La terza parte, riferita a «La classe: punti di riferimento per la pratica» tocca nel vivo la vita della classe. Si fa riferimento alla progettazione didattica, ai metodi attivi, all’organizzazione chiara, precisa e univoca delle consegne di lavoro che possono condizionare fortemente l’apprendimento. La classe è il luogo privilegiato della valutazione formativa ma è anche il luogo dove poter compiere errori per raggiungere la comprensione effettiva.

La conclusione, in modo estremamente razionale, puntualizza i nuclei più difficili e irrisolti, individuando nella competizione fra scuole, nelle disuguaglianze fra allievi, nella condivisione e nel rispetto delle regole, nella coerenza delle proposte, nel coinvolgimento dei genitori, le sfide per il futuro.

È un volume prezioso perché supera il classico divario fra teoria e prassi, riesce a coniugare la ricchezza teorica della filosofia dell’educazione, che permea la prima parte, con il rigore e la concretezza storica dell’analisi dei problemi educativi individuati nella seconda, trovando compimento nei principi didattici specificati nella terza parte. Le indicazioni teoriche della prima parte, permeate dai riferimenti ai classici della pedagogia (Comenio, Itard, Pestalozzi, Claparède, Montessori, Freinet, don Milani, ecc.) non rischiano di rimanere astratte ma vanno a nutrire le tensioni della seconda parte. Allo stesso modo le indicazioni e le ipotesi pratiche della terza parte risultano illuminate dalle finalità, dai principi generali e dalle ipotesi metodologiche individuate nelle parti precedenti. Il volume, teorico e pratico allo stesso tempo, è puntualmente corredato da indicazioni e schede operative, chiare ed illuminati, pensate per favorire la riflessione necessaria alla complessa e continua preparazione (anche questa teorica e pratica senza sconto alcuno) degli insegnanti in formazione e in servizio.

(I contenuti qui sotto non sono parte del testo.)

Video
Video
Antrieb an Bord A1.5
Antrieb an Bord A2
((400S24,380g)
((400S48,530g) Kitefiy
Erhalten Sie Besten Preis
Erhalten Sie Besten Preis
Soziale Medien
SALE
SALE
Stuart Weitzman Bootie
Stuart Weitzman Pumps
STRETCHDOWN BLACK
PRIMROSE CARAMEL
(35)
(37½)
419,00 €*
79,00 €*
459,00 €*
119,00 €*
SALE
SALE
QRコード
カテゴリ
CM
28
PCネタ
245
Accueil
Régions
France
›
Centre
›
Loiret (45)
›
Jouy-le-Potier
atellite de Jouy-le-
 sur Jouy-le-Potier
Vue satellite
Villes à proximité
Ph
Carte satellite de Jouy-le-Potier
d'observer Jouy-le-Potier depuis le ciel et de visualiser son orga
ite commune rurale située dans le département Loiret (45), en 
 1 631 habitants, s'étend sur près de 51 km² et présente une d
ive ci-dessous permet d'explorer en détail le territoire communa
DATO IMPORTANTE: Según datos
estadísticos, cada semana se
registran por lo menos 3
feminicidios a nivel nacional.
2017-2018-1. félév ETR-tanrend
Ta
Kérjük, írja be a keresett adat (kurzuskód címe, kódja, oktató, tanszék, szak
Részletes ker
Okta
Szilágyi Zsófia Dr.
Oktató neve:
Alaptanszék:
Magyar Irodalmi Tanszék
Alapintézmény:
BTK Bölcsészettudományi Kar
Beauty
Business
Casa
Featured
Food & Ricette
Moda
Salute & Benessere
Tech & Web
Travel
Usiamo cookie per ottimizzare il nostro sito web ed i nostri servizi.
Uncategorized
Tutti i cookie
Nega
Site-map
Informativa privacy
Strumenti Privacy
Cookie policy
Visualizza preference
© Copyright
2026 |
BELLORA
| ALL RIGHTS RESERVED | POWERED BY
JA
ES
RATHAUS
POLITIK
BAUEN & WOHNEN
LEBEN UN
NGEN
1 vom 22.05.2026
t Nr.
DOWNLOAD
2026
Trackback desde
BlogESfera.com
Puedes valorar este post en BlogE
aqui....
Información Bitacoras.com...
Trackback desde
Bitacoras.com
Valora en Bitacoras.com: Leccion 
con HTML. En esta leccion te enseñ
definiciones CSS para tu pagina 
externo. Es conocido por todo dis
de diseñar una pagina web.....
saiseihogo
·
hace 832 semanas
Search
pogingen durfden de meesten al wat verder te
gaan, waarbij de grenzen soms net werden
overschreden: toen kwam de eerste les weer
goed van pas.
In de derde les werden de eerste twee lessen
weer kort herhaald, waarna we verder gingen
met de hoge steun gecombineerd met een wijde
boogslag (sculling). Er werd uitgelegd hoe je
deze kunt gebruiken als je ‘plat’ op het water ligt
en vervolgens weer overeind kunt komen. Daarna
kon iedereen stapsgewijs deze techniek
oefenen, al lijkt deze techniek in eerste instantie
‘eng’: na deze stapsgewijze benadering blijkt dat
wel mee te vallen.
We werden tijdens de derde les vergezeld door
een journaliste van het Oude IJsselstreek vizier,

Uno stile narrativo gradevole illumina la lettura del testo, si affrontano argomenti delicati e si ha la sensazione di essere accompagnati dai temi narrati, il fare scuola e i suoi problemi. L’autore ricorre a delle metafore per illustrare la situazione educativa ed il contesto di realizzazione. I protagonisti principali, gli insegnanti e gli allievi, non sono descritti in modo astratto ma sono colti nel pieno della congerie e della frenesia del lavoro, si può avvertire la tensione e il fermento della quotidiana attività di insegnamento e di apprendimento.

Philippe Meirieu è, probabilmente anche per questi motivi, uno dei più grandi pedagogisti europei, autore di numerosissime pubblicazioni tradotte in diverse lingue. Le sue riflessioni hanno influenzato e, in parte, trovato realizzazione nel sistema educativo e nella formazione degli insegnanti in Francia. Le sue teorie hanno contribuito alla formazione delle nuove generazioni di insegnanti e pedagogisti, non solo europei.

Philippe Meirieu è anche, forse soprattutto, un «uomo di Scuola» che si definisce «ecologista». Questo volume è un prodotto prezioso in quanto «ecologico» in senso lato. È un volume puro, pulito, privo di riferimenti a termini superflui come i vari tecnicismi (stakeholder, piano di miglioramento, ecc.) «inquinanti» perché molto spesso inutilmente abusati. Ed è un volume denso, materico, pieno di quella passione per la Scuola, capace di restituire ai suoi protagonisti la «bontà», originale e autentica, del «fare scuola». È un volume prezioso, quindi, perché è in grado di riconsegnare ai lettori interessati la conoscenza delle fonti della scienza educativa, di ricostruire razionalmente ed in modo esauriente gli strumenti concreti del fare scuola ma, più di ogni altra cosa, è in grado di riaccendere la speranza e la fiducia nella Scuola e nel «fare scuola» per poter continuare ad intraprendere, anche nel XXI sec., il difficile e complesso «mestiere della pedagogia».
 

[1] P. Meirieu, Edizione originale: Philippe Meirieu, Faire l’École, faire la classe, Paris, ESF, 2004 e 2007

[2] P. Meirieu, Fare la Scuola, fare scuola, Franco Angeli, Milano, 2016, p. 17.



© 2017 Edizioni Centro Studi Erickson S.p.A.
ISSN 2421-2946. Pedagogia PIU' didattica.